И вот уже мчатся красные мощные «ЗИЛы» по улицам Свердловска, подвывая сиреной и пропарывая насквозь ночь. И Савельев видел в этом их движении что-то стремительное и романтическое. Так космические корабли летят в бездну, в неизвестность.
«Стоп, — прервал поток эмоций Савельев, сидевший в кабине машины. — Что-то совсем расчувствовался. Впереди работа. Просто работа. А о романтике пускай пишут журналисты и поэты».
Район был хорошо известен. Двухэтажные деревянные бараки и одноэтажная частная застройка. Двинутые ватманскими листами градостроительных планов, идут вперед экскаваторы и бульдозеры, старые дощатые домишки вытесняются новостройками. Но деревянный город не желает сдавать свои позиции. Хотя и понятно, что шансов в борьбе с современной застройкой нет. Когда-нибудь здесь вознесутся пяти- и девятиэтажки. Которые, кстати, горят гораздо меньше и не с такими страшными последствиями. Но это будет в скором будущем… А сейчас пока еще коптит здесь печное отопление. Искрит старая проводка. Вспыхивают примусы и всякие прочие керогазы. Здесь сплошные источники повышенной опасности. И еще — если такая хибара задымит, то огонь запросто может перекинуться на соседние дома.
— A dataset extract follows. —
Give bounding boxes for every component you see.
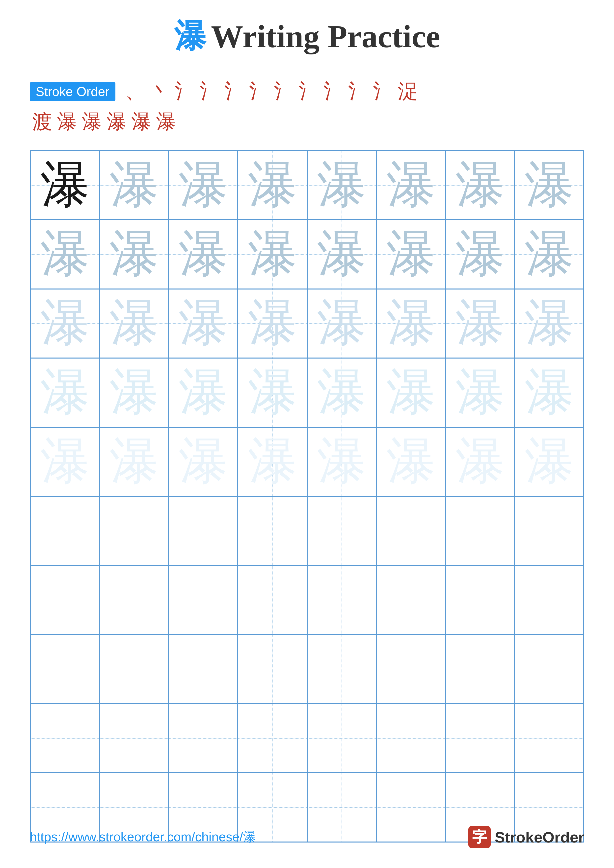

В прошлом году в таком районе сгорело несколько участков, пожар был виден со всего города.
— Опять частники балуют, — сказал старший сержант Витя Торопов, втиснувшийся третьим в просторную кабину пожарной машины.
— Наше дело тушить, — отмахнулся Савельев. — А вот и наш дом!
Пожар выдался прямо на загляденье. Как-то слишком хорошо горел этот солидный деревянный дом с высоким забором.
Водитель врезал по тормозам. Красный «ЗИЛ» застыл, тяжело качнувшись своей массой. Сзади остановилась вторая пожарная машина. Забегали бойцы расчета, разворачивая шланги и занимая самые выгодные позиции.
— Очень бодро горит! — крикнул Савельев. — Как бы там легковоспламеняющихся веществ не было пли газа!
— Разберемся, — кивнул Торопов. — Наше дело маленькое — знай лей раствор.
Из брандспойтов вырвались упругие струи, сбивая огонь. Тот отступал, огрызался, атаковал вновь.
Опять заработала сирена — это появилась «Скорая помощь». А затем и милицейский, какой-то игрушечный по сравнению с пожарными мастодонтами, «Москвич-407» с громкоговорителем на крыше.
Отличная выучка команды сработала и на этот раз. Дом был погашен быстро. Перекрытия не успели обрушиться. Хотя изнутри коробка выгорела полностью.
Все, закончено. Сложность уровня «Вызов один» — для ликвидации пожара хватило имеющихся сил на двух пожарных машинах. Враг выбит с занятых позиций. Огоньки погасли. Место пожара освещалось перекрестными лучами прожекторов «ЗИЛов».
Ночной пожар — зрелище фантастическое. Даже потушенный. В лучах прожекторов клубится дым и пар. Кажется, что перед тобой другая планета из так любимой Савельевым фантастики. Вон, как в фильме «Планета бурь» про экспедицию на Венеру.
Савельев перевел дух. Оставалось самое неприятное и пугающее — установить судьбу людей, которые находились в здании. Обычно погорельцы толкутся рядом с домом, причитая и давая указания, так что их приходится отводить за периметр. Только сейчас такого шума не было, если не считать пары любопытных соседей. Это могло означать, что дом был пустой и никто не пострадал. Но велика вероятность и того, что жильцы мертвы. При мысли о последнем варианте по коже пробежал холодок. Сколько он работает, а не может привыкнуть к гибели людей. Не наработал еще достаточного запаса профессионального цинизма.